[PROVIDED DATA]:
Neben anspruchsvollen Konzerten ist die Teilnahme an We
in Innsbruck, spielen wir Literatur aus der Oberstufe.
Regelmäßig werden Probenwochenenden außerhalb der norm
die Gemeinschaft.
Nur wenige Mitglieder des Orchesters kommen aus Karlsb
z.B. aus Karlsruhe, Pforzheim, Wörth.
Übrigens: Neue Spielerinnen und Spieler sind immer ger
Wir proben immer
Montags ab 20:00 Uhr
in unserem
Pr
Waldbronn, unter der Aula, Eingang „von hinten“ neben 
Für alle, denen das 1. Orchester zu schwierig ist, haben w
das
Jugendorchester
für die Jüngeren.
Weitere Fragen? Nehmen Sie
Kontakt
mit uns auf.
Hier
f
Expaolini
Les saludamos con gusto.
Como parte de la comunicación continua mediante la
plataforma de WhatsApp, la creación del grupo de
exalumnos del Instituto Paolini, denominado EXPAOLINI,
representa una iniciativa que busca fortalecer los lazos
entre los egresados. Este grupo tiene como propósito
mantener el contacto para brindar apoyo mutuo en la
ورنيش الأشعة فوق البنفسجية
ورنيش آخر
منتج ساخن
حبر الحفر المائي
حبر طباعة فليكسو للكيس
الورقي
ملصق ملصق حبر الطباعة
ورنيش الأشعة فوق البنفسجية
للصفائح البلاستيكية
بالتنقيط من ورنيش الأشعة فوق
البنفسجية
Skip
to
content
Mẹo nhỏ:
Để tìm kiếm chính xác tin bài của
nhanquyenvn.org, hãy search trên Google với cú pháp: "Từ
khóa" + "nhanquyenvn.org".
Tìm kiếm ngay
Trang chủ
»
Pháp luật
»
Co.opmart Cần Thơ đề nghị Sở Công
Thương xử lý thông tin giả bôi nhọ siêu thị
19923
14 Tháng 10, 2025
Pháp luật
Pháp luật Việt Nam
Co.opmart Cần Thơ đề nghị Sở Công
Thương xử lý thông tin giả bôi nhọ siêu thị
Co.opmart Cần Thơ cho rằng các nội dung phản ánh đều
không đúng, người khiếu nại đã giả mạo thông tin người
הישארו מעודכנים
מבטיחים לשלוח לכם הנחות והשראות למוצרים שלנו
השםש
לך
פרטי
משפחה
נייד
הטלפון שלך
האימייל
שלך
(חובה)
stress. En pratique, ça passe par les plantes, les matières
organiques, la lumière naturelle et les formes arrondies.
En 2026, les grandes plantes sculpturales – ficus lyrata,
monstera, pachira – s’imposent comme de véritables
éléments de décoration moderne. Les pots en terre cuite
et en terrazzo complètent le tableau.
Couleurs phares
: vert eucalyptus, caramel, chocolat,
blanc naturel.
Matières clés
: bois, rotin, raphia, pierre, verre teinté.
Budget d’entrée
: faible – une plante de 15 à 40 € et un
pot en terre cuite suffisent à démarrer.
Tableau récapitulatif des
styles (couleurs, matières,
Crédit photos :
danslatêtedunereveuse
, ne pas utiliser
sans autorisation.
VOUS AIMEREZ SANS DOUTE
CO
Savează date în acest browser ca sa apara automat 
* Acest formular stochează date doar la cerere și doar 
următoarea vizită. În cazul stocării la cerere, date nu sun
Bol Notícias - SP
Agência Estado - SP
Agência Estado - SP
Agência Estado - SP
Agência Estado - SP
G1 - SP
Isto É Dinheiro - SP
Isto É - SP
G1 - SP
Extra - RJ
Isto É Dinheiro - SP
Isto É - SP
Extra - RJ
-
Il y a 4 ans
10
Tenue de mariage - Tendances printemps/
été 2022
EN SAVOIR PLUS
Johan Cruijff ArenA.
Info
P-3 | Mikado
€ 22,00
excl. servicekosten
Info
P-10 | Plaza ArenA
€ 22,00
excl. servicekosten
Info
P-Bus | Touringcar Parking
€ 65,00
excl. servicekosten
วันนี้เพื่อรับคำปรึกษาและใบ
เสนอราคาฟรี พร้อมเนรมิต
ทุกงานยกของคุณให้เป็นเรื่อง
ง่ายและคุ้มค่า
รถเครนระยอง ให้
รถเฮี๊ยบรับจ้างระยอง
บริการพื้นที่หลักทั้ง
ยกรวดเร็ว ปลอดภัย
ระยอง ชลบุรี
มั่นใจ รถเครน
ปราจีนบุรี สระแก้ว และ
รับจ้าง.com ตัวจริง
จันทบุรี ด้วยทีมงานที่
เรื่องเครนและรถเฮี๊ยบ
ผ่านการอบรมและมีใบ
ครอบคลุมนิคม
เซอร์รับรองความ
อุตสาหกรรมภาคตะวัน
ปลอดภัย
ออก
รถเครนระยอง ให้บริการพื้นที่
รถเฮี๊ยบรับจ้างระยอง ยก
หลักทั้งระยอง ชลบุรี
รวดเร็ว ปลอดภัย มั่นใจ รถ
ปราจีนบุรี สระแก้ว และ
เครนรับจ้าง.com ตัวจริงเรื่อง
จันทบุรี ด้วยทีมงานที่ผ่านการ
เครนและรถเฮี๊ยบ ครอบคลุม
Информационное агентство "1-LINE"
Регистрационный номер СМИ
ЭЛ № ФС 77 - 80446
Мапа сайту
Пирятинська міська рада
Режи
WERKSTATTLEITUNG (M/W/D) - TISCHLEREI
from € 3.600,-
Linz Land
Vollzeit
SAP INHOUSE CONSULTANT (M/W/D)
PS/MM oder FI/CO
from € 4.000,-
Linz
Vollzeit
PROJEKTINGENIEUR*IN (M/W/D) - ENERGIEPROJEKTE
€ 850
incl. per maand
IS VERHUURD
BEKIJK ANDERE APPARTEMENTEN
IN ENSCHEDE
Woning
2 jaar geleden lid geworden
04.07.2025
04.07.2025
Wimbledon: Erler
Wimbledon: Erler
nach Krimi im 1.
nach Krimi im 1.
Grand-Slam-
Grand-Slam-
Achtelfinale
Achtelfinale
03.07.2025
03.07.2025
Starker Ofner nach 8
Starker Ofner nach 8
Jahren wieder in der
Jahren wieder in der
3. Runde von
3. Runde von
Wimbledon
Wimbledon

[WHAT TO PRODUCE]: Each line from the top of the records above through the line containing "pot en terre cuite suffisent à démarrer." needs to be transcribed exactly, and no line after it.

[RESPONSE TO THE EXERCISE]:
Neben anspruchsvollen Konzerten ist die Teilnahme an We
in Innsbruck, spielen wir Literatur aus der Oberstufe.
Regelmäßig werden Probenwochenenden außerhalb der norm
die Gemeinschaft.
Nur wenige Mitglieder des Orchesters kommen aus Karlsb
z.B. aus Karlsruhe, Pforzheim, Wörth.
Übrigens: Neue Spielerinnen und Spieler sind immer ger
Wir proben immer
Montags ab 20:00 Uhr
in unserem
Pr
Waldbronn, unter der Aula, Eingang „von hinten“ neben 
Für alle, denen das 1. Orchester zu schwierig ist, haben w
das
Jugendorchester
für die Jüngeren.
Weitere Fragen? Nehmen Sie
Kontakt
mit uns auf.
Hier
f
Expaolini
Les saludamos con gusto.
Como parte de la comunicación continua mediante la
plataforma de WhatsApp, la creación del grupo de
exalumnos del Instituto Paolini, denominado EXPAOLINI,
representa una iniciativa que busca fortalecer los lazos
entre los egresados. Este grupo tiene como propósito
mantener el contacto para brindar apoyo mutuo en la
ورنيش الأشعة فوق البنفسجية
ورنيش آخر
منتج ساخن
حبر الحفر المائي
حبر طباعة فليكسو للكيس
الورقي
ملصق ملصق حبر الطباعة
ورنيش الأشعة فوق البنفسجية
للصفائح البلاستيكية
بالتنقيط من ورنيش الأشعة فوق
البنفسجية
Skip
to
content
Mẹo nhỏ:
Để tìm kiếm chính xác tin bài của
nhanquyenvn.org, hãy search trên Google với cú pháp: "Từ
khóa" + "nhanquyenvn.org".
Tìm kiếm ngay
Trang chủ
»
Pháp luật
»
Co.opmart Cần Thơ đề nghị Sở Công
Thương xử lý thông tin giả bôi nhọ siêu thị
19923
14 Tháng 10, 2025
Pháp luật
Pháp luật Việt Nam
Co.opmart Cần Thơ đề nghị Sở Công
Thương xử lý thông tin giả bôi nhọ siêu thị
Co.opmart Cần Thơ cho rằng các nội dung phản ánh đều
không đúng, người khiếu nại đã giả mạo thông tin người
הישארו מעודכנים
מבטיחים לשלוח לכם הנחות והשראות למוצרים שלנו
השםש
לך
פרטי
משפחה
נייד
הטלפון שלך
האימייל
שלך
(חובה)
stress. En pratique, ça passe par les plantes, les matières
organiques, la lumière naturelle et les formes arrondies.
En 2026, les grandes plantes sculpturales – ficus lyrata,
monstera, pachira – s’imposent comme de véritables
éléments de décoration moderne. Les pots en terre cuite
et en terrazzo complètent le tableau.
Couleurs phares
: vert eucalyptus, caramel, chocolat,
blanc naturel.
Matières clés
: bois, rotin, raphia, pierre, verre teinté.
Budget d’entrée
: faible – une plante de 15 à 40 € et un
pot en terre cuite suffisent à démarrer.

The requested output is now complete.